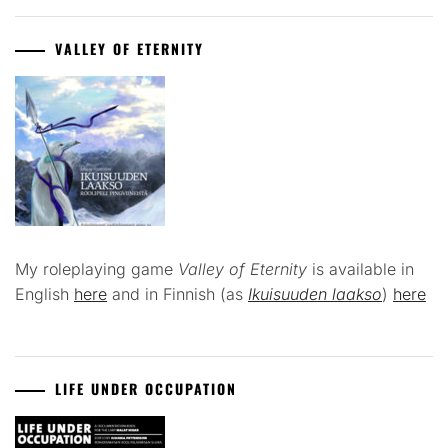
VALLEY OF ETERNITY
My roleplaying game
Valley of Eternity
is available in
English
here
and in Finnish (as
Ikuisuuden laakso
)
here
LIFE UNDER OCCUPATION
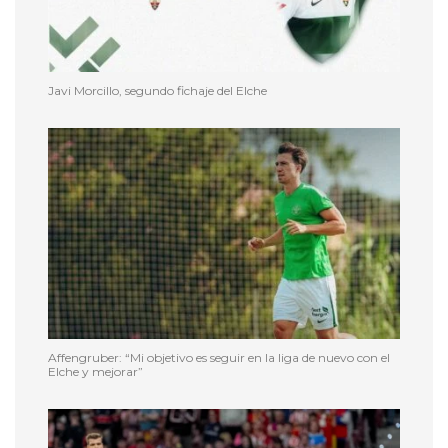
Javi Morcillo, segundo fichaje del Elche
Affengruber: “Mi objetivo es seguir en la liga de nuevo con el
Elche y mejorar”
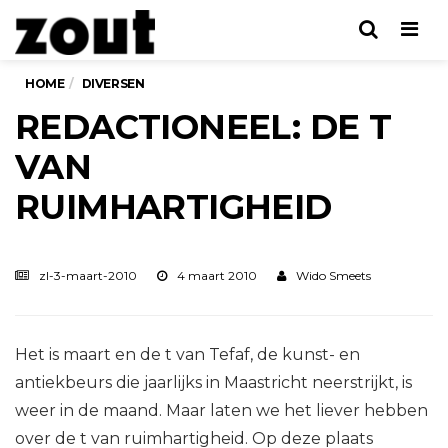
Men
HOME
DIVERSEN
REDACTIONEEL: DE T
VAN
RUIMHARTIGHEID
zl-3-maart-2010
4 maart 2010
Wido Smeets
Het is maart en de t van Tefaf, de kunst- en
antiekbeurs die jaarlijks in Maastricht neerstrijkt, is
weer in de maand. Maar laten we het liever hebben
over de t van ruimhartigheid. Op deze plaats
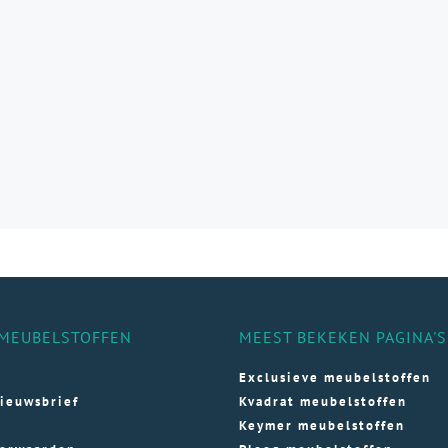
aties.
e
e
ozen
den
ductpagina
MEUBELSTOFFEN
MEEST BEKEKEN PAGINA'S
Exclusieve meubelstoffen
ieuwsbrief
Kvadrat meubelstoffen
Keymer meubelstoffen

+++

- _YOUR GOAL_: The whole listing should be restated word for word, with no pictures.

- _EXERCISE ANSWER_:
VALLEY OF ETERNITY
My roleplaying game
Valley of Eternity
is available in
English
here
and in Finnish (as
Ikuisuuden laakso
)
here
LIFE UNDER OCCUPATION
Javi Morcillo, segundo fichaje del Elche
Affengruber: “Mi objetivo es seguir en la liga de nuevo con el
Elche y mejorar”
Men
HOME
DIVERSEN
REDACTIONEEL: DE T
VAN
RUIMHARTIGHEID
zl-3-maart-2010
4 maart 2010
Wido Smeets
Het is maart en de t van Tefaf, de kunst- en
antiekbeurs die jaarlijks in Maastricht neerstrijkt, is
weer in de maand. Maar laten we het liever hebben
over de t van ruimhartigheid. Op deze plaats
aties.
e
e
ozen
den
ductpagina
MEUBELSTOFFEN
MEEST BEKEKEN PAGINA'S
Exclusieve meubelstoffen
ieuwsbrief
Kvadrat meubelstoffen
Keymer meubelstoffen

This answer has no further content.